Deux fois par an, le roi s’expose lors du traditionnel discours à l’occasion de la fête nationale et lors du discours de Noël. Contrairement au Royaume-Uni où le chef de l’État lit d’une voix monocorde le discours préparé par le Premier ministre, en Belgique, le roi rédige lui-même son texte qui devra ensuite être validé par le chef du gouvernement. Depuis 1831, les pouvoirs du roi se sont estompés à un point qu’aujourd’hui, dès que le discours royal se veut un peu politique, on se demande s’il ne s’agit pas purement et simplement des mots du Premier ministre. Un vent nouveau pourrait souffler sur cette institution dans l’agenda médiatique en jouant clairement cartes sur table, ce qui éviterait aux commentateurs de devoir spéculer et prêter des intentions.
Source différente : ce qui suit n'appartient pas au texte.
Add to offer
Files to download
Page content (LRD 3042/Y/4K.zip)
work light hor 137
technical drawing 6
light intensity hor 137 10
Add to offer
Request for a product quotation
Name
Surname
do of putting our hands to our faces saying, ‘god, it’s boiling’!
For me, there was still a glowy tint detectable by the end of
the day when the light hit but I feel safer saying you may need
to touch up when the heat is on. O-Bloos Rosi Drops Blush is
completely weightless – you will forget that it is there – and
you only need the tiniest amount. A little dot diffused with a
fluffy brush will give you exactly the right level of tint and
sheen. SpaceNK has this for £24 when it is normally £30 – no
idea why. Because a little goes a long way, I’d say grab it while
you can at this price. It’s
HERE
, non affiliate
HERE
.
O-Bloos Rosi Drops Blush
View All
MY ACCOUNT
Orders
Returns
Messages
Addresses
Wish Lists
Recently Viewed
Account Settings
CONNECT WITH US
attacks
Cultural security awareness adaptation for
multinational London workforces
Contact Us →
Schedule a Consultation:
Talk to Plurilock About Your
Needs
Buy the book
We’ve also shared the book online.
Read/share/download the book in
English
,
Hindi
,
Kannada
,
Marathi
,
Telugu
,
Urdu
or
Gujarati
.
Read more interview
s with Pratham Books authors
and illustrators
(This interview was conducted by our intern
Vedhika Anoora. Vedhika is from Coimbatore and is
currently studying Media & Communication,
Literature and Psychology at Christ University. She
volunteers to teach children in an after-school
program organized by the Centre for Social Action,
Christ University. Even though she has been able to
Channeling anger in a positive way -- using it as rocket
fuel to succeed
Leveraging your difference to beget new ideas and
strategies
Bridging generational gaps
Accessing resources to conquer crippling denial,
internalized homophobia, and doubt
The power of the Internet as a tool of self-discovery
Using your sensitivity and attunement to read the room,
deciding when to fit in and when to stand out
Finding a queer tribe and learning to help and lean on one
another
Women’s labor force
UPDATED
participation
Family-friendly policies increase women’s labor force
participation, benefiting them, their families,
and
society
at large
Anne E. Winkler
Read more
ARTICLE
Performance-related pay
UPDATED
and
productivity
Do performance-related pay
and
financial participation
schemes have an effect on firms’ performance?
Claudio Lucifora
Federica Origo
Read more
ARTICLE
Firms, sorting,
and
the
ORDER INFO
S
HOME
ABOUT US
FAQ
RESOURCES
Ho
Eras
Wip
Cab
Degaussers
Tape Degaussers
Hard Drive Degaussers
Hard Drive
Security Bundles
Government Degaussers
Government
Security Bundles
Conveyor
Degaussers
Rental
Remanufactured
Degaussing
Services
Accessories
À côté de ces changements, on pourrait encore rompre avec de réelles pratiques de l’ancien régime, à savoir les anoblissements, mais aussi s’interroger sur l’intérêt de nommer des ministres d’État et supprimer le Conseil de la couronne. Mais finalement, il s’agirait de modernisation cosmétique, symbolique. La vraie modernisation est celle que plus aucun parti francophone n’ose évoquer, à savoir la suppression de la monarchie, prétextant le rôle central du roi lors de la formation des gouvernements. Sans doute transparaît-il dans cette position un traumatisme lié aux 540 jours de crise de 2010-2011. Toujours est-il que, aujourd’hui, l’ensemble des partis et des observateurs politiques attendent Philippe au tournant. Aucune erreur ne devrait lui être pardonnée au lendemain des élections de mai 2014. S’il relève le défi, il est probable que la modernisation ne figure plus à l’ordre du jour. S’il échoue, la question ne devrait même plus se poser.